• **WHAT IS EXPECTED**
Within the data below, state how many lines contain the string "DATT". Provide the number only.

------------------------------------------------------------

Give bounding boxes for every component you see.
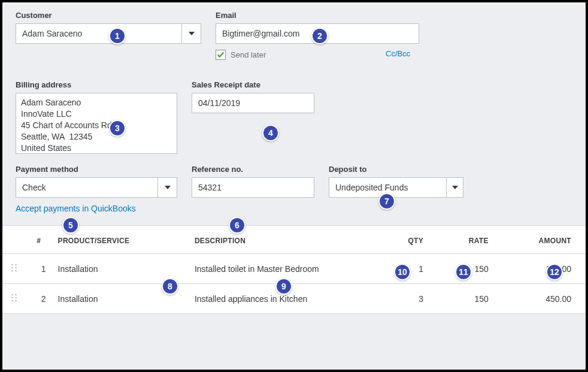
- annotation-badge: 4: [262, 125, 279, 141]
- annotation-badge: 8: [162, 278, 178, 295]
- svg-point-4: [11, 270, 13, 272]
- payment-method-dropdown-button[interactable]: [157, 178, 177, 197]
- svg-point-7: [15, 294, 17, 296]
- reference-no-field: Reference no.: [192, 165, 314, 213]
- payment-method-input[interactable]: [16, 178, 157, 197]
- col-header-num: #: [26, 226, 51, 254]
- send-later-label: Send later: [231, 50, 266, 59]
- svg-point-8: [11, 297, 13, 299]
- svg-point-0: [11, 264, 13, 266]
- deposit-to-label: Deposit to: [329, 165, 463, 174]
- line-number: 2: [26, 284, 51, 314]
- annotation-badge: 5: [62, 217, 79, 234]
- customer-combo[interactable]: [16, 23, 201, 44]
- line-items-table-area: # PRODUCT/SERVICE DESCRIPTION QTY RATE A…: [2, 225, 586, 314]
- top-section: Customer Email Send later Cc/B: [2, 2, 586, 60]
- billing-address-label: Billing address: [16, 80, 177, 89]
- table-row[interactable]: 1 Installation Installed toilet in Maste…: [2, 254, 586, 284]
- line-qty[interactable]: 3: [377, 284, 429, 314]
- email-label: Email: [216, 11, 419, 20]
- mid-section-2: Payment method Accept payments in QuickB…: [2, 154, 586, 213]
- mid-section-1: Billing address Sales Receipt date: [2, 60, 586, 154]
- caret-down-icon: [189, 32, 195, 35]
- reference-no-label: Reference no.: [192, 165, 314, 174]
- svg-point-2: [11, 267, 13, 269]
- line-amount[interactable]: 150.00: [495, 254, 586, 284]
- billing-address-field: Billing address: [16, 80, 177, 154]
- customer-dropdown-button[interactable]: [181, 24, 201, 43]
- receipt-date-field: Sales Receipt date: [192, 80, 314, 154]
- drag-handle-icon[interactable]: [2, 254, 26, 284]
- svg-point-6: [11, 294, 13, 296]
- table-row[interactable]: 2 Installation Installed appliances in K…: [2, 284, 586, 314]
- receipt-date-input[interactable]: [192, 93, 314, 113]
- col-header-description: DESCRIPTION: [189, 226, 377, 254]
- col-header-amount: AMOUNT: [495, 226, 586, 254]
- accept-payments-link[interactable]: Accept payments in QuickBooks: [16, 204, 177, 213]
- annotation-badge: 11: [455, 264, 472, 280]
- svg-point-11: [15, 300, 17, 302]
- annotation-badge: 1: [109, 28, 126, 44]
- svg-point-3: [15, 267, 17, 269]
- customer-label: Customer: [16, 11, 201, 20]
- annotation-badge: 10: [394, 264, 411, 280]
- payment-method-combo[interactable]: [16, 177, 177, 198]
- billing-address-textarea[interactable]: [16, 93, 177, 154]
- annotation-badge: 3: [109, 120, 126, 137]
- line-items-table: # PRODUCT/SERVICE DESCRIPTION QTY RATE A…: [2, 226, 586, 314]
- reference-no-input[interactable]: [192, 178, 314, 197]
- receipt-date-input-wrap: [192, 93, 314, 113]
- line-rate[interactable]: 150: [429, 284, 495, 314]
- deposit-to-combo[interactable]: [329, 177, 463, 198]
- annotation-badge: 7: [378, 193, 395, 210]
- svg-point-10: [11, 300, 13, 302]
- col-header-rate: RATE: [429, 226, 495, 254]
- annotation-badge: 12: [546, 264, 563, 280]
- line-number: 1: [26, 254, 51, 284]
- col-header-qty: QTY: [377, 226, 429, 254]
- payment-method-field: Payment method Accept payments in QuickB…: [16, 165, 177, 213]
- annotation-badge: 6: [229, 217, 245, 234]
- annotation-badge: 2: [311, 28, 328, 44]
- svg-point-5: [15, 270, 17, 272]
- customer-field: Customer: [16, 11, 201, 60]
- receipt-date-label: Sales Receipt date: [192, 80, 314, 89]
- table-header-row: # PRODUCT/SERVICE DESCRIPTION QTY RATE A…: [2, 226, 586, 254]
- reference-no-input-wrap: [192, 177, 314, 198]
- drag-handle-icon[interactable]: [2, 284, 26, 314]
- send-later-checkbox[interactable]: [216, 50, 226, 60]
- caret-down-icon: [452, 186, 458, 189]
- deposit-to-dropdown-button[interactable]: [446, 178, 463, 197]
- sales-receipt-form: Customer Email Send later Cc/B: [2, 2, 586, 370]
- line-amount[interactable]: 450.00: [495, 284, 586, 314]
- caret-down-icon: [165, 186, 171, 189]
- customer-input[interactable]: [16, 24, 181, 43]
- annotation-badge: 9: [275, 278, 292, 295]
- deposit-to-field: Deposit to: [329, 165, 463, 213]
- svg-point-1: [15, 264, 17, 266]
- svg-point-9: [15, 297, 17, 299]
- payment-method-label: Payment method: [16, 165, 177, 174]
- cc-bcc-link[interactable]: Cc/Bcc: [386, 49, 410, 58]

------------------------------------------------------------

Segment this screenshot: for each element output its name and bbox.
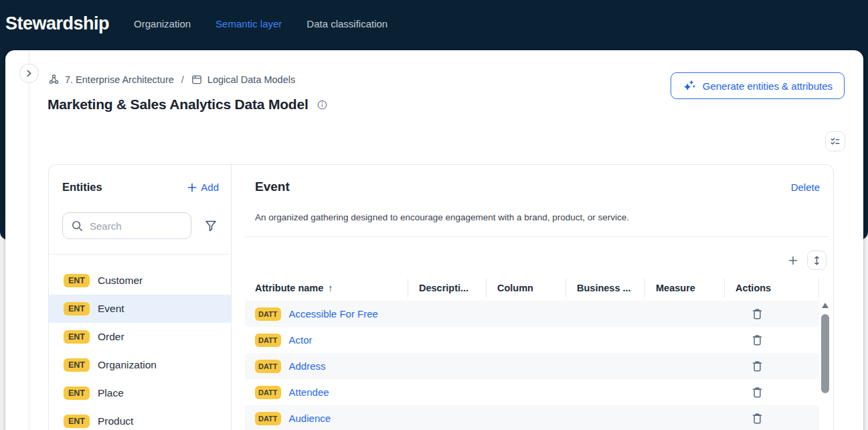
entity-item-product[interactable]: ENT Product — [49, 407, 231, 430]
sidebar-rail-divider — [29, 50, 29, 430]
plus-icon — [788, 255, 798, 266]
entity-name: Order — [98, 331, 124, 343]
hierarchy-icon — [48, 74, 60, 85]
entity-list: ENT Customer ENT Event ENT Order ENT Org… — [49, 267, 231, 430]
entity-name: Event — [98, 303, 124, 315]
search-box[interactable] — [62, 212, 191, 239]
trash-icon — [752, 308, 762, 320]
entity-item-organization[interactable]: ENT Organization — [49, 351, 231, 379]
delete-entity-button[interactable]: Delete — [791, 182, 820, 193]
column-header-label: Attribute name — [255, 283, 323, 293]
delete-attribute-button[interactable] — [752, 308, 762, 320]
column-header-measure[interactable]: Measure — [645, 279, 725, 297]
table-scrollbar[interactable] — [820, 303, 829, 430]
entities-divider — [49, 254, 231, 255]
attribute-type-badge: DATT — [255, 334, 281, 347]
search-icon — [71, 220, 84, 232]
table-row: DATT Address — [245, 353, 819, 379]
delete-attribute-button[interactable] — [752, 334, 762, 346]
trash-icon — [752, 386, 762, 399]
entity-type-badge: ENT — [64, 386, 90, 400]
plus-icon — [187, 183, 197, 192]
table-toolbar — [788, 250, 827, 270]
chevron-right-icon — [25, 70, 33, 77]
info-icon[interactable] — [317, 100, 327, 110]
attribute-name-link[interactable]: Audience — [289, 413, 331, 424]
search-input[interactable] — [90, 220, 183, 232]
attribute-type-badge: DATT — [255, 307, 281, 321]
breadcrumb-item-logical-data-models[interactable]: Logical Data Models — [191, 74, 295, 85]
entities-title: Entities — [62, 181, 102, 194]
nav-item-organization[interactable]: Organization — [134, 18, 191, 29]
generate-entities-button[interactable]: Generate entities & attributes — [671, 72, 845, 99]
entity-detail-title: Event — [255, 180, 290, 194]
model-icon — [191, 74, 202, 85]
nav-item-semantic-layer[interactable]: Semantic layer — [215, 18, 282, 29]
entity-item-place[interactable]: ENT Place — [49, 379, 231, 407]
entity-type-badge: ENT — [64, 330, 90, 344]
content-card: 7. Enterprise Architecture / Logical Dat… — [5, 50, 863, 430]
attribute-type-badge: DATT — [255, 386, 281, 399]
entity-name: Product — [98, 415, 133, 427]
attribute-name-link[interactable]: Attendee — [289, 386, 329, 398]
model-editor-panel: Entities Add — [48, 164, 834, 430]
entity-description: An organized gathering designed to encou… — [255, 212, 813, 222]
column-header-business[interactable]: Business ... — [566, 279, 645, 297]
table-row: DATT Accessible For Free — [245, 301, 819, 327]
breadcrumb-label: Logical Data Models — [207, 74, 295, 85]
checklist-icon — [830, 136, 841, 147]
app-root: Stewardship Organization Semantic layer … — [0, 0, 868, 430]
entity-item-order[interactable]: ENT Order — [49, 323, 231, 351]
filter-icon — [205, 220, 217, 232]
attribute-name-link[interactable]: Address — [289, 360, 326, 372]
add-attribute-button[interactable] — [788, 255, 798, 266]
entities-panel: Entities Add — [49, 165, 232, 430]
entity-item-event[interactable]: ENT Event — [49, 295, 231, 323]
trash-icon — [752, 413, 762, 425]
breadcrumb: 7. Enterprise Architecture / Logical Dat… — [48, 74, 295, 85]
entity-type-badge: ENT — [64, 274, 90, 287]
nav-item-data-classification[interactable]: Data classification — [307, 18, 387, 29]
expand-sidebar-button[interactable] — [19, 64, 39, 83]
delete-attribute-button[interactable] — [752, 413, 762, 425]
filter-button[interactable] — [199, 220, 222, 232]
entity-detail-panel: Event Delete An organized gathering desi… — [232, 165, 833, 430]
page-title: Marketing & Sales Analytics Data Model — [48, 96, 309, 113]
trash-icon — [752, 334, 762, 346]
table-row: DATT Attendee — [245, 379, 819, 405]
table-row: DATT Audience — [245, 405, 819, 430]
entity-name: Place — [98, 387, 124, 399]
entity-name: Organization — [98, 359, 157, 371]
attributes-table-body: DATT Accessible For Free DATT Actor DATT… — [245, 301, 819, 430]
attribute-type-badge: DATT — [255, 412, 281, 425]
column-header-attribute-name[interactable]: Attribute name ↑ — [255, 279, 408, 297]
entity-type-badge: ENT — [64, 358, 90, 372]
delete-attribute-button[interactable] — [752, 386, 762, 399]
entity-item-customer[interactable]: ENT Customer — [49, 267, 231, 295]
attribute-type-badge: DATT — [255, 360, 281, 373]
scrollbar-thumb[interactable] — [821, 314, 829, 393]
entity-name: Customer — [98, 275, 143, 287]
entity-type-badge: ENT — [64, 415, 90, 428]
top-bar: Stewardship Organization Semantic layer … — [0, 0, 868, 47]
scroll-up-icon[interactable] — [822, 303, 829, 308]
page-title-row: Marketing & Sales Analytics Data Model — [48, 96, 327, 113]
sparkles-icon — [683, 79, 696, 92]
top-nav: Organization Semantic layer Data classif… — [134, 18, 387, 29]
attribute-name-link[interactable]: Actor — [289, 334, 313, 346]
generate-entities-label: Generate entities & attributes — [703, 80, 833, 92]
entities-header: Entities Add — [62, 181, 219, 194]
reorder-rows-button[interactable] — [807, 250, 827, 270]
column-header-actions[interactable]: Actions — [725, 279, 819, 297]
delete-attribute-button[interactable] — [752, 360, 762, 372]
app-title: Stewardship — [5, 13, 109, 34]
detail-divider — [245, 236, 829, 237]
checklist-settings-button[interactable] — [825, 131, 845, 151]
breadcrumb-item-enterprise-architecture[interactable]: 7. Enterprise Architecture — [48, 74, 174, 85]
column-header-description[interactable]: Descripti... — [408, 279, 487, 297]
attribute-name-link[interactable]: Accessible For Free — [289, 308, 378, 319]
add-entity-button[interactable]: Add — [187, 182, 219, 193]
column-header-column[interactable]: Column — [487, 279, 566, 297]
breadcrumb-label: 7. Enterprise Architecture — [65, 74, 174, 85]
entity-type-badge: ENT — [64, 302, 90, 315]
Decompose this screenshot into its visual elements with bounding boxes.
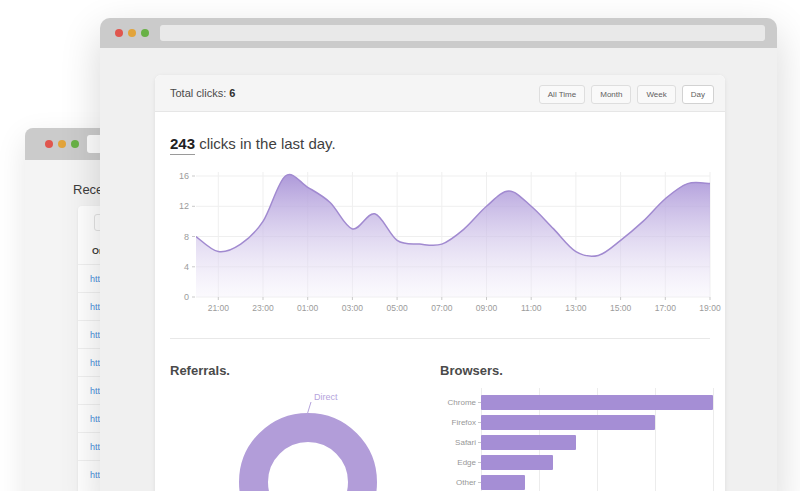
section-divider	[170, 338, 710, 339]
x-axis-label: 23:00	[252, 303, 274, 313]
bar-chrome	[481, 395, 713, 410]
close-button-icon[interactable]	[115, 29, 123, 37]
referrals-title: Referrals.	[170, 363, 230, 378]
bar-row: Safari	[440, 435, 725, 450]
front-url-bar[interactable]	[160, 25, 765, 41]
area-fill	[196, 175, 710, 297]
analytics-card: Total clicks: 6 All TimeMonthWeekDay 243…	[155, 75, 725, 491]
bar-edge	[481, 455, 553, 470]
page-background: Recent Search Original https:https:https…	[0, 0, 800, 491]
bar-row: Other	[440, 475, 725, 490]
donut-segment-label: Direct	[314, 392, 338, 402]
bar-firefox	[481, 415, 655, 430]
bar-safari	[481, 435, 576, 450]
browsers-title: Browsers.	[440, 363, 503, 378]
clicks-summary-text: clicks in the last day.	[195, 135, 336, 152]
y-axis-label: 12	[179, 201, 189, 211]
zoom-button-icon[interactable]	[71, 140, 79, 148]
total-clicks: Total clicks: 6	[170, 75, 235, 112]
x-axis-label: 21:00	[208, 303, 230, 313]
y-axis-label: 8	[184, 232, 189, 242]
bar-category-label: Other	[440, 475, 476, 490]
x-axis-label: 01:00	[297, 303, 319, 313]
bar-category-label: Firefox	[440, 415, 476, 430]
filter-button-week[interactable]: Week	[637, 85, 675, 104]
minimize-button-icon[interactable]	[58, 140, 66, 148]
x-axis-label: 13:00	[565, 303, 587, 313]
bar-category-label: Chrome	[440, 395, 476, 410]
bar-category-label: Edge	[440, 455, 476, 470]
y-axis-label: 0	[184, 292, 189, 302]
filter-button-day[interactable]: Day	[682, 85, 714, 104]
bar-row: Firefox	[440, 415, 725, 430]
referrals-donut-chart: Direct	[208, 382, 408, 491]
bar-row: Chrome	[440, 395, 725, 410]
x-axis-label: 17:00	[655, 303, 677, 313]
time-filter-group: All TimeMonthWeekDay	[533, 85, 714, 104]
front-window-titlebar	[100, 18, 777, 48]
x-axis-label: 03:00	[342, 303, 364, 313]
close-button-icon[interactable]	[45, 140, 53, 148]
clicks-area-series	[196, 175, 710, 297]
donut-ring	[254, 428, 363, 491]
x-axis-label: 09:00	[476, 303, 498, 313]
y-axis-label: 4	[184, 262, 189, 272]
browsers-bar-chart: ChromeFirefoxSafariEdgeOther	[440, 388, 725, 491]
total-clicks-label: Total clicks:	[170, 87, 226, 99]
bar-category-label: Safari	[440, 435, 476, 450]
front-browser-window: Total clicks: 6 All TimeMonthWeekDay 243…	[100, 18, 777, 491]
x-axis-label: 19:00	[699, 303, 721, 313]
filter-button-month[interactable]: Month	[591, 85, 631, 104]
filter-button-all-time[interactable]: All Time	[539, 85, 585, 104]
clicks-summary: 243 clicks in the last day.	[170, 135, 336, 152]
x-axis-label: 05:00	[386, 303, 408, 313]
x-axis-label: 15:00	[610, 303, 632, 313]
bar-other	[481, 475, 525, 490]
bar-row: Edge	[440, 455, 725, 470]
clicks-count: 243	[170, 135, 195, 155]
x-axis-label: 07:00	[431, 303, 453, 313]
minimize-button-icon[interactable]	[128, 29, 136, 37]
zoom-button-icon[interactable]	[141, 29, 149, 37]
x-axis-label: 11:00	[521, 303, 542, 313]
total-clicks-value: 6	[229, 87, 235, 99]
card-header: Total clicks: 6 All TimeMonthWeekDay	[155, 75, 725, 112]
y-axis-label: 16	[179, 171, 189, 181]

------------------------------------------------------------

• **RESULT**
10